Birthday of Daniel Chester French
Sculptor Daniel Chester French was born 160 years ago today.

It is difficult, if not impossible, to avoid the presence of Daniel Chester French in Washington, D.C.
The Lincoln Memorial, dedicated in 1922, contains French’s statue of Abraham Lincoln, which is possibly the most prominent portrait of the sixteenth president of the United States in the world. One might argue that the obverse of the Lincoln penny is a more widely distributed and more widely known image of Lincoln. However, the penny's reverse contains a micro-image of French's seated Lincoln within the larger memorial, and one cannot have the head of the penny without the tail, reinforcing the Lincoln Memorial's ubiquitous recognition.
Biographer Adeline Adams wrote of French:
No American sculptor has received a more general acclaim from his fellow countrymen. East and West, North and South, our cities possess sterling examples of his work. Columbia, Yale, Dartmouth, and Harvard have set the seal of their approval upon him by honorary degrees. Among the artistic professions, the glad recognition of his powers was from the first a matter of course. Suffice it to mention here his membership in the National Academy of Design, the American Institute of Architects, the American Academy of Arts and Letters, the National Sculpture Society.
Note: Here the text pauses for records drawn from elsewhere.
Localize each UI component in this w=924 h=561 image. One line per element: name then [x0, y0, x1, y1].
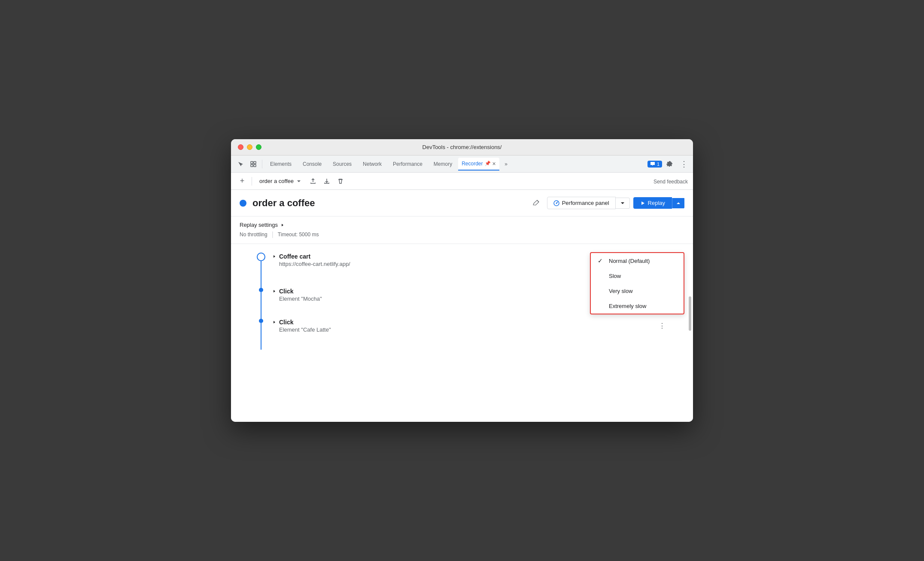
export-btn[interactable]	[307, 175, 319, 187]
chevron-up-icon	[676, 201, 681, 206]
play-icon	[640, 201, 645, 206]
step-title-mocha: Click	[279, 288, 293, 295]
more-options-btn[interactable]: ⋮	[678, 158, 690, 170]
tab-separator-1	[262, 160, 262, 168]
replay-main-btn[interactable]: Replay	[633, 197, 672, 209]
speed-option-very-slow-label: Very slow	[609, 288, 677, 294]
delete-btn[interactable]	[334, 175, 346, 187]
step-dot-cafe-latte	[259, 319, 263, 323]
timeout-label: Timeout: 5000 ms	[278, 232, 319, 238]
step-vertical-line-1	[261, 261, 261, 288]
recording-dot	[240, 200, 246, 207]
recording-selector[interactable]: order a coffee	[255, 176, 305, 186]
devtools-window: DevTools - chrome://extensions/ Elements…	[231, 139, 693, 422]
traffic-lights	[238, 144, 261, 150]
speed-option-normal-label: Normal (Default)	[609, 258, 677, 264]
svg-rect-0	[251, 162, 253, 164]
import-btn[interactable]	[321, 175, 333, 187]
tab-memory[interactable]: Memory	[429, 159, 457, 170]
performance-panel-btn[interactable]: Performance panel	[547, 197, 616, 209]
settings-separator: |	[272, 231, 274, 238]
step-info-cafe-latte: Click Element "Cafe Latte"	[272, 319, 657, 333]
chevron-down-icon	[296, 179, 301, 184]
replay-settings-label: Replay settings	[240, 222, 278, 228]
more-tabs-btn[interactable]: »	[500, 158, 512, 170]
inspect-icon-btn[interactable]	[247, 158, 259, 170]
speed-option-slow-label: Slow	[609, 273, 677, 279]
chevron-right-icon: »	[505, 161, 508, 167]
step-more-btn-3[interactable]: ⋮	[657, 321, 667, 331]
step-vertical-line-3	[261, 323, 261, 350]
step-row-cafe-latte: Click Element "Cafe Latte" ⋮	[272, 319, 667, 333]
speed-option-slow[interactable]: Slow	[591, 268, 684, 284]
toolbar: + order a coffee	[231, 173, 693, 190]
settings-btn[interactable]	[664, 158, 676, 170]
speed-option-normal[interactable]: ✓ Normal (Default)	[591, 253, 684, 268]
plus-icon: +	[240, 177, 245, 186]
tabbar-right: 1 ⋮	[647, 158, 690, 170]
close-button[interactable]	[238, 144, 243, 150]
speed-option-extremely-slow-label: Extremely slow	[609, 303, 677, 309]
step-expand-icon-2[interactable]	[272, 289, 277, 293]
replay-settings-title[interactable]: Replay settings	[240, 222, 684, 228]
tab-recorder-label: Recorder	[462, 161, 483, 167]
settings-info: No throttling | Timeout: 5000 ms	[240, 231, 684, 238]
speed-dropdown: ✓ Normal (Default) Slow Very slow Extrem…	[590, 252, 684, 314]
chat-badge[interactable]: 1	[647, 161, 662, 168]
scrollbar-thumb[interactable]	[689, 296, 691, 331]
step-circle-outer	[257, 253, 265, 261]
replay-button-group: Replay	[633, 197, 684, 209]
header-right: Performance panel Replay	[547, 197, 684, 209]
tab-recorder[interactable]: Recorder 📌 ×	[458, 158, 499, 171]
chat-count: 1	[657, 162, 660, 167]
maximize-button[interactable]	[256, 144, 261, 150]
edit-recording-title-btn[interactable]	[530, 197, 542, 209]
toolbar-right: Send feedback	[653, 177, 688, 185]
step-node-mocha	[257, 288, 265, 319]
step-subtitle-cafe-latte: Element "Cafe Latte"	[272, 326, 657, 333]
vertical-dots-icon: ⋮	[680, 160, 687, 168]
step-node-cafe-latte	[257, 319, 265, 350]
speed-option-very-slow[interactable]: Very slow	[591, 284, 684, 299]
throttling-label: No throttling	[240, 232, 267, 238]
recording-header: order a coffee Performance panel	[231, 190, 693, 216]
replay-label: Replay	[648, 200, 665, 206]
svg-rect-3	[254, 165, 256, 167]
recording-title: order a coffee	[252, 198, 530, 209]
titlebar: DevTools - chrome://extensions/	[231, 139, 693, 155]
replay-dropdown-btn[interactable]	[672, 198, 684, 208]
trash-icon	[337, 178, 344, 185]
tab-elements[interactable]: Elements	[265, 159, 297, 170]
tab-sources[interactable]: Sources	[328, 159, 357, 170]
step-expand-icon-1[interactable]	[272, 254, 277, 259]
step-node-coffee-cart	[257, 253, 265, 288]
chevron-down-icon-perf	[620, 201, 625, 206]
minimize-button[interactable]	[247, 144, 252, 150]
tab-console[interactable]: Console	[298, 159, 327, 170]
step-expand-icon-3[interactable]	[272, 320, 277, 324]
performance-panel-dropdown-btn[interactable]	[616, 198, 630, 209]
performance-panel-label: Performance panel	[562, 200, 609, 206]
upload-icon	[310, 178, 316, 185]
cursor-icon	[237, 161, 243, 167]
inspect-icon	[250, 161, 256, 167]
scrollbar[interactable]	[688, 244, 691, 375]
performance-panel-group: Performance panel	[547, 197, 630, 209]
step-vertical-line-2	[261, 292, 261, 319]
tab-network[interactable]: Network	[358, 159, 387, 170]
send-feedback-link[interactable]: Send feedback	[653, 179, 688, 185]
tab-recorder-close-icon[interactable]: ×	[492, 160, 496, 167]
tab-performance[interactable]: Performance	[388, 159, 428, 170]
gear-icon	[666, 161, 673, 168]
step-title-coffee-cart: Coffee cart	[279, 253, 310, 260]
add-recording-btn[interactable]: +	[236, 175, 248, 187]
toolbar-separator	[252, 177, 252, 186]
step-dot-mocha	[259, 288, 263, 292]
performance-panel-icon	[553, 200, 559, 206]
speed-option-extremely-slow[interactable]: Extremely slow	[591, 299, 684, 314]
cursor-icon-btn[interactable]	[234, 158, 246, 170]
checkmark-icon: ✓	[598, 257, 605, 264]
chat-icon	[650, 162, 655, 167]
download-icon	[323, 178, 330, 185]
svg-point-5	[556, 202, 557, 204]
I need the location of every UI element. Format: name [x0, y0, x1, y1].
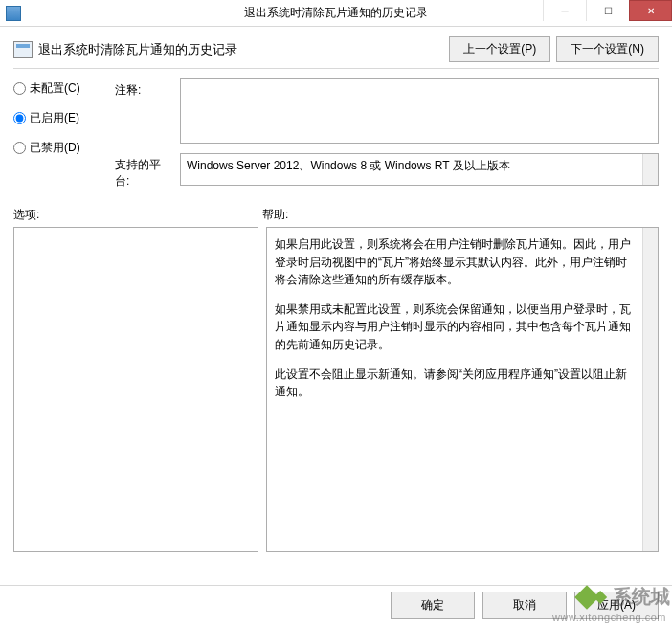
- policy-icon: [13, 41, 33, 58]
- options-pane: [13, 227, 258, 552]
- next-setting-button[interactable]: 下一个设置(N): [556, 36, 659, 62]
- minimize-button[interactable]: ─: [543, 0, 586, 21]
- radio-not-configured-label: 未配置(C): [30, 80, 80, 97]
- apply-button[interactable]: 应用(A): [574, 592, 659, 619]
- policy-heading: 退出系统时清除瓦片通知的历史记录: [13, 41, 237, 58]
- supported-platform-box: Windows Server 2012、Windows 8 或 Windows …: [180, 153, 659, 186]
- help-paragraph-3: 此设置不会阻止显示新通知。请参阅“关闭应用程序通知”设置以阻止新通知。: [275, 366, 637, 401]
- help-pane: 如果启用此设置，则系统将会在用户注销时删除瓦片通知。因此，用户登录时启动视图中的…: [266, 227, 659, 552]
- radio-enabled[interactable]: 已启用(E): [13, 110, 100, 126]
- comment-label: 注释:: [115, 78, 172, 99]
- help-paragraph-2: 如果禁用或未配置此设置，则系统会保留通知，以便当用户登录时，瓦片通知显示内容与用…: [275, 301, 637, 354]
- previous-setting-button[interactable]: 上一个设置(P): [449, 36, 550, 62]
- supported-platform-text: Windows Server 2012、Windows 8 或 Windows …: [187, 159, 510, 172]
- scrollbar[interactable]: [642, 228, 658, 551]
- radio-not-configured-input[interactable]: [13, 82, 26, 95]
- platform-label: 支持的平台:: [115, 153, 172, 190]
- options-label: 选项:: [13, 207, 262, 223]
- app-icon: [6, 6, 21, 21]
- radio-not-configured[interactable]: 未配置(C): [13, 80, 100, 97]
- title-bar: 退出系统时清除瓦片通知的历史记录 ─ ☐ ✕: [0, 0, 672, 27]
- cancel-button[interactable]: 取消: [482, 592, 567, 619]
- help-label: 帮助:: [262, 207, 288, 223]
- radio-enabled-label: 已启用(E): [30, 110, 79, 126]
- radio-disabled-label: 已禁用(D): [30, 140, 80, 156]
- comment-textarea[interactable]: [180, 78, 659, 144]
- window-controls: ─ ☐ ✕: [543, 0, 672, 26]
- divider: [13, 68, 659, 69]
- maximize-button[interactable]: ☐: [586, 0, 629, 21]
- close-button[interactable]: ✕: [629, 0, 672, 21]
- policy-title: 退出系统时清除瓦片通知的历史记录: [38, 41, 237, 58]
- help-paragraph-1: 如果启用此设置，则系统将会在用户注销时删除瓦片通知。因此，用户登录时启动视图中的…: [275, 235, 637, 289]
- dialog-footer: 确定 取消 应用(A): [0, 585, 672, 625]
- radio-disabled-input[interactable]: [13, 142, 26, 154]
- ok-button[interactable]: 确定: [391, 592, 475, 619]
- radio-enabled-input[interactable]: [13, 112, 26, 124]
- radio-disabled[interactable]: 已禁用(D): [13, 140, 100, 156]
- scrollbar[interactable]: [642, 154, 658, 185]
Of this last body, he was president for two terms, and from 1910 until his death (in 1931), honorary president. This society also chose him as the first recipient of its medal of honor, and he was among the first to receive the Architectural League's medal of honor in sculpture.
Although French's monument to Lincoln is certainly the greatest work for which he is known, it is only one work in a lifetime of sculpture. French was also the creator of memorials for Francis Parkman (Boston), Thomas Gallaudet (Washington, D.C.), and Ralph Waldo Emerson (Concord, Massachusetts), among many others. French's statue of the Minute Man (below) stands on the site of the Old North Bridge at Concord—with Lexington, the location of the first battle with the British in the American Revolution.

Cited:
Adeline Adams, Daniel Chester French: Sculptor (New York: Houghton Mifflin, 1932).